Dataset stats saved to outputs/dataset_stats.json
Total Images: 4208
Healthy Leaves: 2104
Infected Leaves: 2104


## Split Dataset into Train, Validation, and Test

This function organizes the cleaned cherry leaf dataset into separate subsets: 
- **70% for training**, 
- **20% for validation**, and 
- **10% for testing**.

We also:
- **Skip hidden folders/files** such as `.ipynb_checkpoints` which are automatically generated by Jupyter and are not actual image data.
- **Filter for only valid image formats** like `.jpg`, `.jpeg`, and `.png` to avoid including non-image files by mistake.
- **Separate output directory** is used to preserve the original dataset.
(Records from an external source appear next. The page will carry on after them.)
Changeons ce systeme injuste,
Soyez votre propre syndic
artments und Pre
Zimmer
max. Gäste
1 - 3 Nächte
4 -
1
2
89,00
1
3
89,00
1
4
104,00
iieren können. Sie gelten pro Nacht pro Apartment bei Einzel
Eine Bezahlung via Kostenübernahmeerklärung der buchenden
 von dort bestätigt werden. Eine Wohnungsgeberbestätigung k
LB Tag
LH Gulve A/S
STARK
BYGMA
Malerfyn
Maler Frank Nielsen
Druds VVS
This approach ensures data integrity, supports reproducibility, and allows for safe reprocessing or experimentation without altering the source files.
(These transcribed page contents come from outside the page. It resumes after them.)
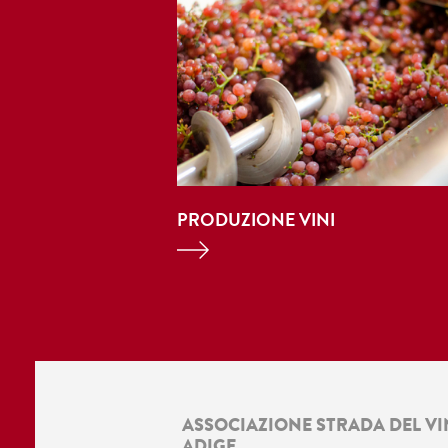
PRODUZIONE VINI
ASSOCIAZIONE STRADA DEL VI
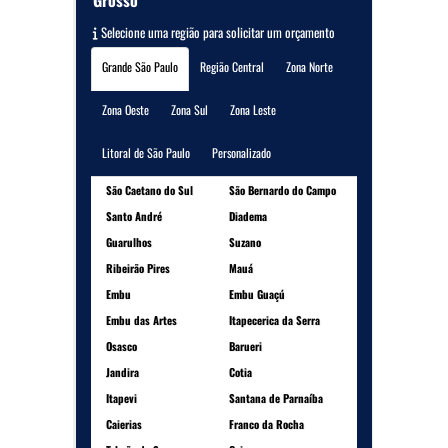
Grosso
Selecione uma região para solicitar um orçamento
Grande São Paulo
Região Central
Zona Norte
Zona Oeste
Zona Sul
Zona Leste
Litoral de São Paulo
Personalizado
São Caetano do Sul
São Bernardo do Campo
Santo André
Diadema
Guarulhos
Suzano
Ribeirão Pires
Mauá
Embu
Embu Guaçú
Embu das Artes
Itapecerica da Serra
Osasco
Barueri
Jandira
Cotia
Itapevi
Santana de Parnaíba
Caierias
Franco da Rocha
This structure supports robust training and evaluation.

In [14]:
from pathlib import Path
import shutil
import random

def organize_dataset_into_subsets(image_dir, output_dir, splits=(0.7, 0.2, 0.1)):
    """
    Organizes the dataset into train, validation, and test folders.
    Skips hidden folders and filters only valid image formats.
    """
    valid_extensions = ['.jpg', '.jpeg', '.png']
    image_dir = Path(image_dir)
    output_dir = Path(output_dir)
    output_dir.mkdir(exist_ok=True)

    # Skip hidden/system folders like .ipynb_checkpoints
    labels = [d.name for d in image_dir.iterdir() if d.is_dir() and not d.name.startswith('.')]
    print(f"Found labels: {labels}")

    for label in labels:
        files = [
            f for f in (image_dir / label).iterdir()
            if f.is_file() and not f.name.startswith('.') and f.suffix.lower() in valid_extensions
        ]
        random.shuffle(files)

        train_count = int(splits[0] * len(files))
        val_count = int(splits[1] * len(files))

        subsets = {
            "train": files[:train_count],
            "validation": files[train_count:train_count + val_count],
            "test": files[train_count + val_count:]
        }

        for subset_name, subset_files in subsets.items():
            subset_path = output_dir / subset_name / label
            subset_path.mkdir(parents=True, exist_ok=True)

            for file in subset_files:
                shutil.copy(file, subset_path)

    print("\n✅ Dataset split complete.")
    for subset in ["train", "validation", "test"]:
        total = sum(1 for _ in (output_dir / subset).rglob("*.*"))
        print(f"{subset.capitalize()} set: {total} images")


In [15]:
organize_dataset_into_subsets(
    image_dir="../inputs/cherry_leaves/cherry-leaves",
    output_dir="../inputs/split-leaves",
)

Found labels: ['powdery_mildew', 'healthy']

✅ Dataset split complete.
Train set: 2944 images
Validation set: 840 images
Test set: 424 images


#### ℹ️ Note:
A 70-20-10 split was chosen to ensure that the model has sufficient data to learn from (70%), while also providing enough examples to validate its performance during training (20%) and evaluate its generalization on unseen data (10%).